Digital Strategy Aims To Boost High-Speed Internet Connectivity

Digital Strategy Aims To Boost High-Speed Internet Connectivity

WATERLOO — The federal government’s multimillion-dollar strategy to support the digital economy was unveiled Friday in Waterloo at the country’s biggest software company — Open Text Corp.

Industry Minister James Moore said he wanted to make the announcement in what he called the technology hub of Canada.

“BlackBerry-RIM, Open Text, Communitech, University of Waterloo, the legacy here is great,” Moore said.

The first objective of the strategy is to have 98 per cent of Canadians linked to high-speed internet at five megabytes a second at a cost of $305 million, but Moore acknowledged that there is no policy to help low-income households pay for those connections.

The government noted that internet connections at five megabytes a second support e-commerce, high-resolution video, employment opportunities and distance education.
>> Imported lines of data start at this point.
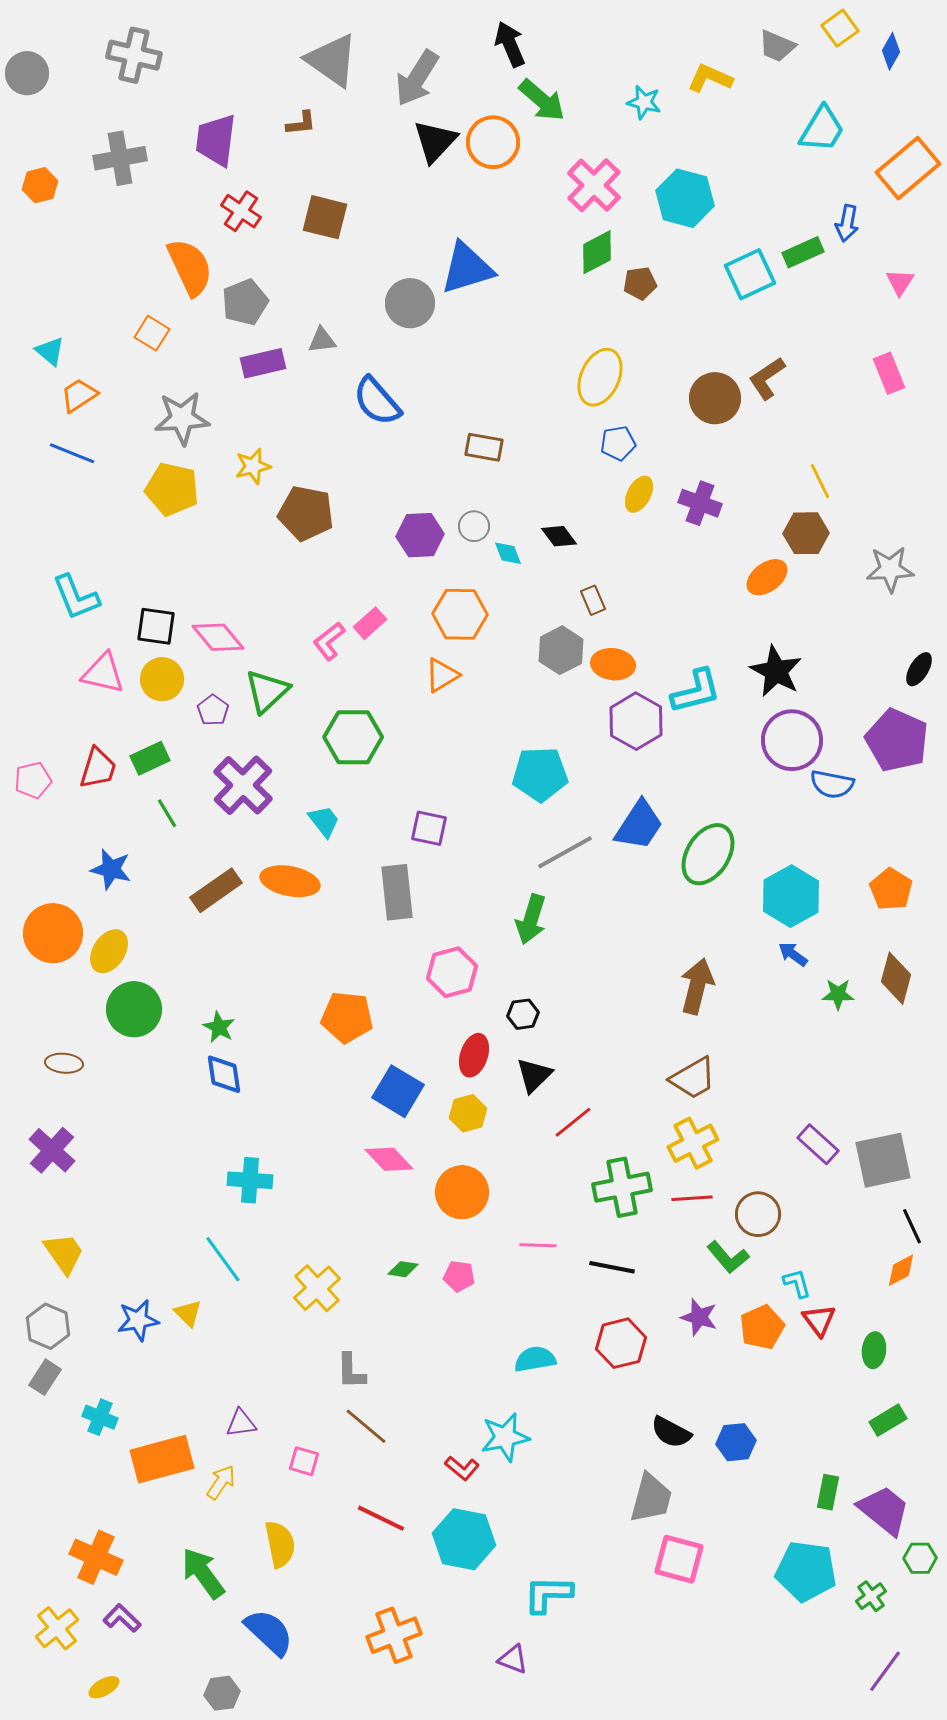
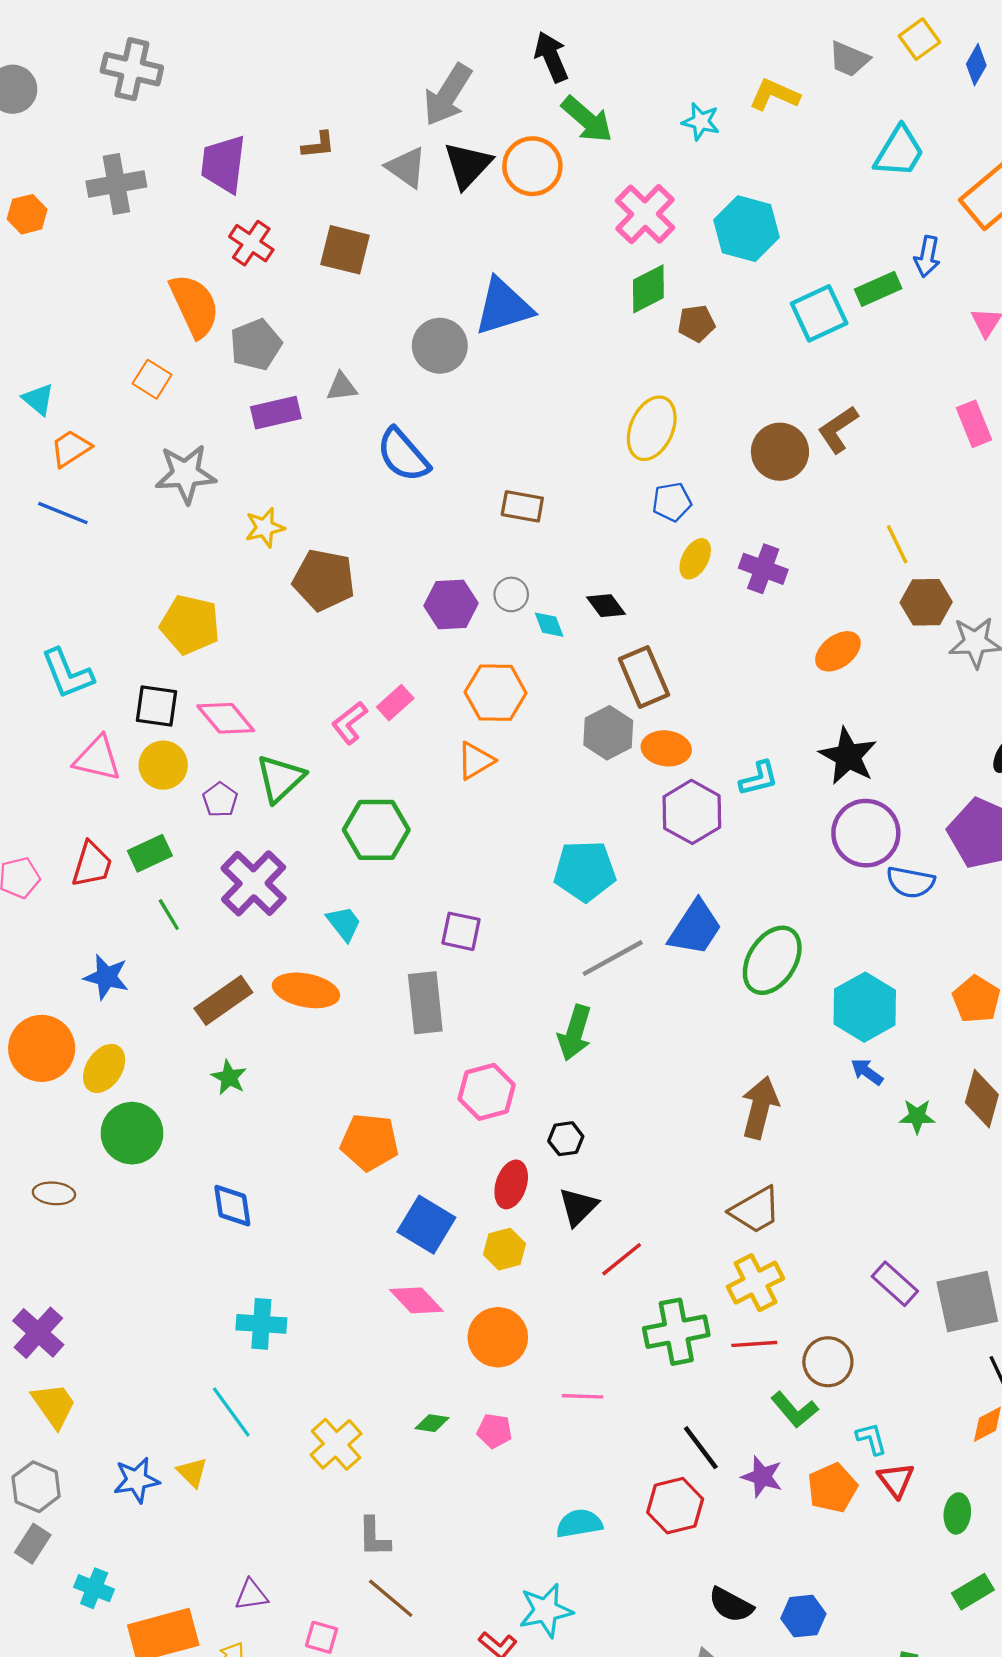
gray triangle: (332, 60) -> (406, 167), moved, size x0.7
yellow pentagon: (172, 489) -> (190, 625), moved
brown hexagon: (806, 533) -> (926, 602), moved
brown rectangle: (593, 600) -> (644, 677), size x1.8
cyan L-shape: (696, 691) -> (759, 778), size x0.7
green star: (219, 1027) -> (229, 1077), moved
purple cross: (52, 1150) -> (38, 1333), moved
black line: (612, 1267) -> (701, 1448), moved, turned 42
The plan will bring high-speed web connections to 300,000 rural Canadians, but in response to reporters’ questions, Moore agreed that it won’t help the one million urban Canadians who can’t afford high-speed connections.

The other four pillars of the strategy — called Digital Canada 150 because the country will celebrate its sesquicentennial in 2017 when they are supposed to be implemented — include protecting the privacy of Canadians online, expanding economic opportunities, increasing the government’s internet services and bolstering Canadian content on the web.

“These are all funded. These are things that are contained in the budget. These are all things that are actually going to happen,” Moore said.

In the last five years, the federal government sifted through more than 3,000 submissions for Digital Canada 150 and came up with 39 initiatives.

“We have thought about this long and hard, what we have here is ambitious but not controversial, and I think it will be very well received,” Moore said.

The strategy calls for spending $200 million to help small- and medium-sized businesses, $300 million for venture capital for digital companies, $40 million for 3,000 internships, $100 million for business accelerators and incubators and $36 million to repair and refurbish computers for public libraries, nonprofits and First Nations.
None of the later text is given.